*** INFORMATION GIVEN ***
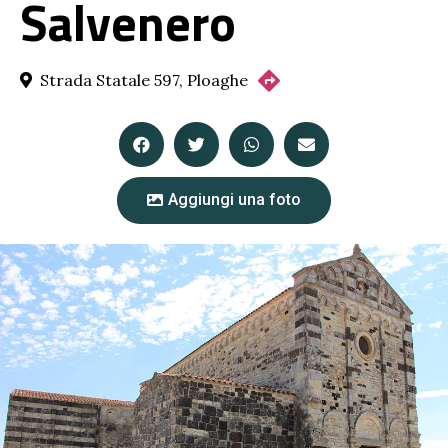
Salvenero
Strada Statale 597, Ploaghe
Aggiungi una foto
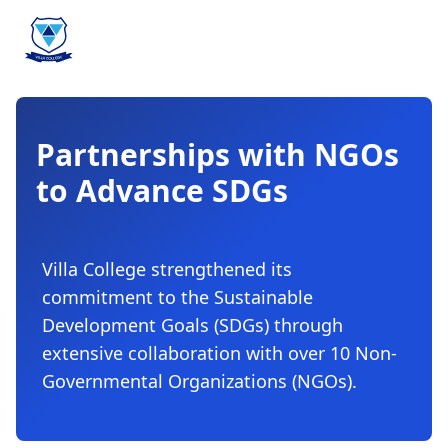
Partnerships with NGOs
to Advance SDGs
Villa College strengthened its
commitment to the Sustainable
Development Goals (SDGs) through
extensive collaboration with over 10 Non-
Governmental Organizations (NGOs).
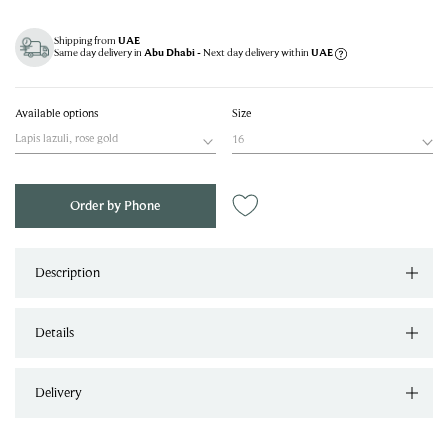
Shipping from
UAE
Same day delivery in
- Next day delivery within
Abu Dhabi
UAE
Available options
Size
Lapis lazuli, rose gold
16
Order by Phone
Description
Details
Delivery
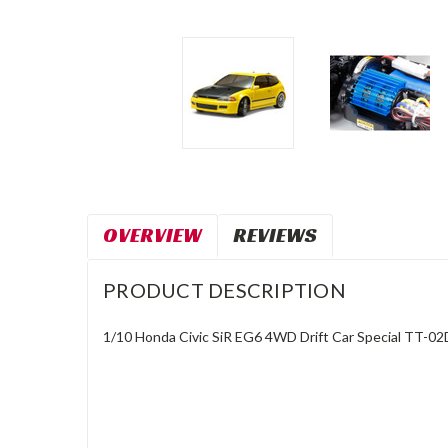
OVERVIEW
REVIEWS
PRODUCT DESCRIPTION
1/10 Honda Civic SiR EG6 4WD Drift Car Special TT-02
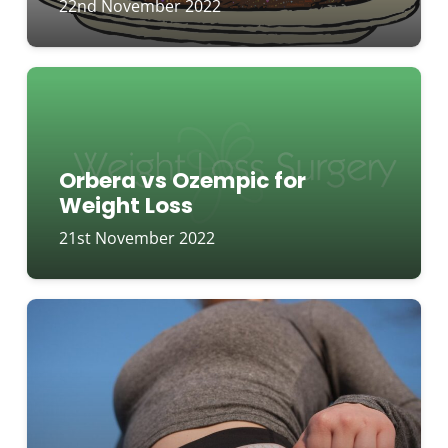
22nd November 2022
Orbera vs Ozempic for
Weight Loss
21st November 2022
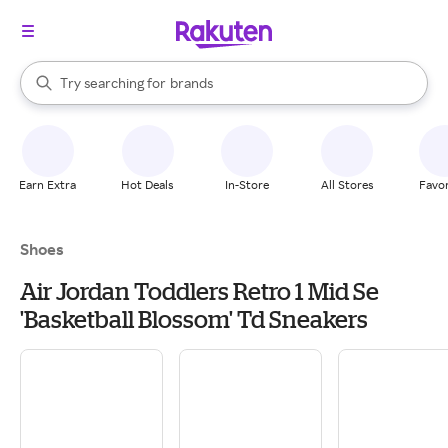
stores
When autocomplete results are available, use the up and down arrow k
Try searching for
brands
Search Rakuten
groceries
stores
Earn Extra
Hot Deals
In-Store
All Stores
Favor
Shoes
Air Jordan Toddlers Retro 1 Mid Se
'Basketball Blossom' Td Sneakers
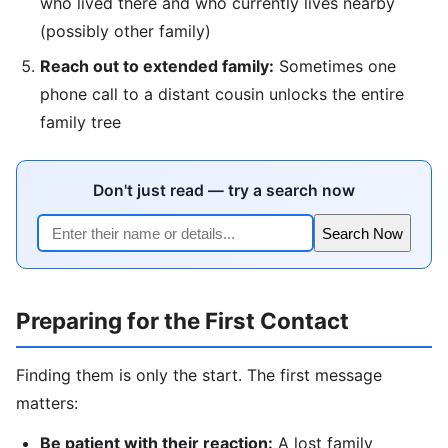
who lived there and who currently lives nearby
(possibly other family)
Reach out to extended family:
Sometimes one
phone call to a distant cousin unlocks the entire
family tree
Don't just read — try a search now
Search Now
Preparing for the First Contact
Finding them is only the start. The first message
matters:
Be patient with their reaction:
A lost family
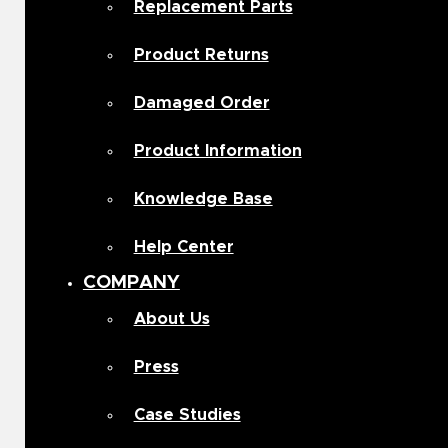
Replacement Parts
Product Returns
Damaged Order
Product Information
Knowledge Base
Help Center
COMPANY
About Us
Press
Case Studies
*** End of INFORMATION GIVEN ***
§ **WHAT NEEDS TO BE DONE**:
After removing each picture, print the entries above exactly as they were.

§ **TASK ANSWER**:
Salvenero
Strada Statale 597, Ploaghe
Aggiungi una foto
Partnerships with NGOs
to Advance SDGs
Villa College strengthened its
commitment to the Sustainable
Development Goals (SDGs) through
extensive collaboration with over 10 Non-
Governmental Organizations (NGOs).
Shipping from
UAE
Same day delivery in
- Next day delivery within
Abu Dhabi
UAE
Available options
Size
Lapis lazuli, rose gold
16
Order by Phone
Description
Details
Delivery
OVERVIEW
REVIEWS
PRODUCT DESCRIPTION
1/10 Honda Civic SiR EG6 4WD Drift Car Special TT-02
22nd November 2022
Orbera vs Ozempic for
Weight Loss
21st November 2022
stores
When autocomplete results are available, use the up and down arrow k
Try searching for
brands
Search Rakuten
groceries
stores
Earn Extra
Hot Deals
In-Store
All Stores
Favor
Shoes
Air Jordan Toddlers Retro 1 Mid Se
'Basketball Blossom' Td Sneakers
who lived there and who currently lives nearby
(possibly other family)
Reach out to extended family:
Sometimes one
phone call to a distant cousin unlocks the entire
family tree
Don't just read — try a search now
Search Now
Preparing for the First Contact
Finding them is only the start. The first message
matters:
Be patient with their reaction:
A lost family
Replacement Parts
Product Returns
Damaged Order
Product Information
Knowledge Base
Help Center
COMPANY
About Us
Press
Case Studies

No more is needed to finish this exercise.